Where would I use virtual machines ? Where you need the diversity of multiple operating systems. This can be different types of operating system (Windows, Linux, Solaris) or different versions or patch levels of the same operating system. The challenge here is that large sites can have servers at many different patch and update versions, not by design but as a result of inadequate patching and maintenance tools. Enterprise patch management tools (xVM OpsCenter), patch managers (PCA), or automated provisioning tools (OpsWare) can help reduce the number of software combinations and online maintenance using Live Upgrade can reduce the time and effort required to maintain systems.

It is important to understand that zones are not virtual machines. Their differences and the implications of this are
  • Zones provide application isolation on a shared kernel
  • Zones share resources very efficiently (shared libraries, system caches, storage)
  • Zones have a configurable and restricted set of privileges
  • Zones allow for easy application of resource controls even in a complex dynamic application environment
  • Virtual machines provide relatively complete isolation between operating systems
  • Virtual machines allow consolidation of many types and versions of operating systems
  • Although virtual machines may allow oversubscription of resources, they provide very few opportunities to share critical resources
  • An operating system running in a virtual machine can still isolate applications using zones.
And it is that last point that carries this conversation a bit farther. If the decision between zones and virtual machines isn't an or, under what conditions would it be an and, and what sort of benefit can be expected ?

Consider the case of application consolidation. Suppose you have three applications: A, B and C. If they are consolidated without isolation then system maintenance becomes cumbersome as you can only patch or upgrade when all three application owners agree. Even more challenging is the time pressure to certify the newly patched or upgraded environment due to the fact that you have to test three things instead of one. Clearly isolation is a benefit in this case, and it is a persistent property (once isolated, forever isolated).

Isolation using zones alone will be very efficient but there will be times when the common shared kernel will be inconvenient - approaching the problems of the non-isolated case. Isolation using virtual machines is simple and very flexible but comes with a cost that might be unnecessary.

So why not do both ? Use zones to isolate the applications and use virtual machines for those times when you cannot support all of the applications with a common version of the operating system. In other words the isolation is a persistent property and the need for heterogeneous operating systems is temporary and specific. With some small improvements in the patching and upgrade tools, the time frame when you need heterogeneous operating systems can be reduced.
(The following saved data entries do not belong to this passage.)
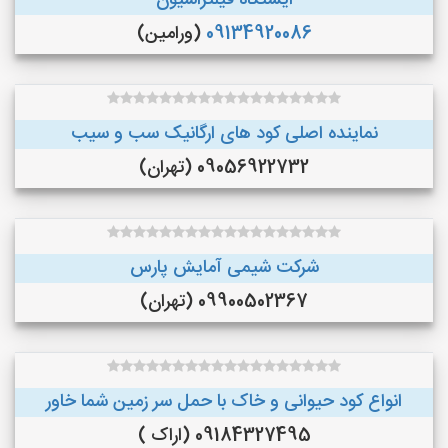
ایستگاه فیلتراسیون
09134920086
(ورامین)
نماینده اصلی کود های ارگانیک سب و سیب
09056922732 (تهران)
شرکت شیمی آمایش پارس
09900502367 (تهران)
انواع کود حیوانی و خاک با حمل سر زمین شما خاور
09184327495 (اراک )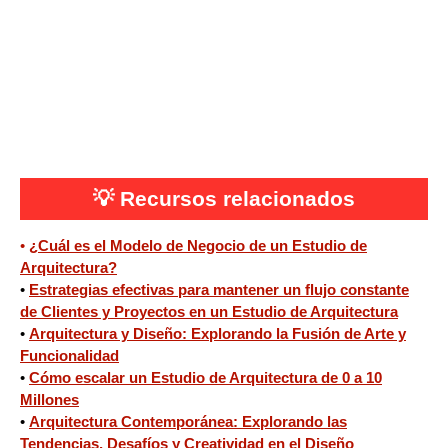
💡
Recursos relacionados
•
¿Cuál es el Modelo de Negocio de un Estudio de
Arquitectura?
•
Estrategias efectivas para mantener un flujo constante
de Clientes y Proyectos en un Estudio de Arquitectura
•
Arquitectura y Diseño: Explorando la Fusión de Arte y
Funcionalidad
•
Cómo escalar un Estudio de Arquitectura de 0 a 10
Millones
•
Arquitectura Contemporánea: Explorando las
Tendencias, Desafíos y Creatividad en el Diseño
Using our three applications as an example, A B and C are deployed in separate zones on a single system image, bare metal or in a virtual machine. Everything is operating spectacularly until a new OS upgrade is available which provides some important new functionality for application A. So application owner A wants to upgrade immediately, application B doesn't care one way or the other, and (naturally) application C has just gone into seasonal lock-down and cannot be altered for the rest of the year.

Using zones and virtual machines provides a unique solution. Provision a new virtual machine with the new operating system software, either on the same platform by reassigning resources (CPU, memory) or on a separate platform. Next clone the zone running application A. Detach the newly cloned zone and migrate it to the new virtual machine. A new feature in Solaris 10 10/08 will automatically upgrade the new zone upon attachment to a server running newer software. Leave the original zone alone for some period of time in the event that an adverse regression appears that would force you to revert to the original version. Eventually the original zone can be reclaimed, but at a time when convenient.
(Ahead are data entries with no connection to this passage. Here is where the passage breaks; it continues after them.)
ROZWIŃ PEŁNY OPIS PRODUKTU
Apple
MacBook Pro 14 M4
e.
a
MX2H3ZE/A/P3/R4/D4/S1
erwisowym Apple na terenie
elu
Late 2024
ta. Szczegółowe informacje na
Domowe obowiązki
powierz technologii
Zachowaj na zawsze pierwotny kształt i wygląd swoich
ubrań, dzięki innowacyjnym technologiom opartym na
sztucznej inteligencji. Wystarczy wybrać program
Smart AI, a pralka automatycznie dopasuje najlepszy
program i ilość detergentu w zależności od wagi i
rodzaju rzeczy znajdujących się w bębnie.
Migrate the other two applications at a convenient time using the same procedure. When all of the applications have been migrated and you are comfortable that they have been adequately tested, the old system image can be shut down and any remaining resources can be reclaimed for other purposes. Zones as the sole isolation agent cannot do this and virtual machines by themselves will require more administrative effort and higher resource consumption during the long periods when you don't need different versions of the operating system. Combined you get the best of both features.
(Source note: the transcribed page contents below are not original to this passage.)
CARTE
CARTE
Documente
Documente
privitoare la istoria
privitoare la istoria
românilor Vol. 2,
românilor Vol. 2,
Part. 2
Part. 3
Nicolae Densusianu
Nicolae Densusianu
A less obvious example is ISV licensing. Consider the case of Oracle. Our friends at Oracle consider the combination of zones and capped resource controls as a hard partition method which allows you to license their software to the size of the resource cap, not the server. If you put Oracle in a zone on a 16 core system with a resource cap of 2 cores, you only pay for 2 cores. They have also made similar considerations for their Xen based Oracle VM product yet have been slow to respond to other virtual machine technologies. Zones to the rescue. If you deploy Oracle in a VM on a 16 core server you pay for all 16 cores. If you put that same application in a zone, in the same VM but cap the zone at 4 cores then you only pay for 4 cores.

Zones are all about isolation and application of resouce controls. Virtual machines are all about heterogeneous operating systems. Use zones to persistently isolate applications. Use virtual machines during the times when a single operating system version is not feasible.

This is only the beginning of the conversation. A new Blueprint based on measured results from some more interesting use cases is clearly needed. Jeff Savit, Jeff Victor and I will be working on this over the next few weeks and I'm sure that we will be blogging with partial results as they become available. As always, questions and suggestions are welcome. <script type="text/javascript"> var sc_project=1193495; var sc_invisible=1; var sc_security="a46f6831"; </script> <script type="text/javascript" src="http://www.statcounter.com/counter/counter.js"></script>
Comments:

I agree with what you've said but I wanted to add in another compelling reason for the right combination of zones, domains, or no virtualization: cost reduction.

Logical domains (and dynamic system domains) go to the heart of reducing physical servers, power, cooling, and floor space. These reductions (in resource consumption and monetary costs) can be significant but there is another level of savings to be had using Containters to reduce the annual application and software costs.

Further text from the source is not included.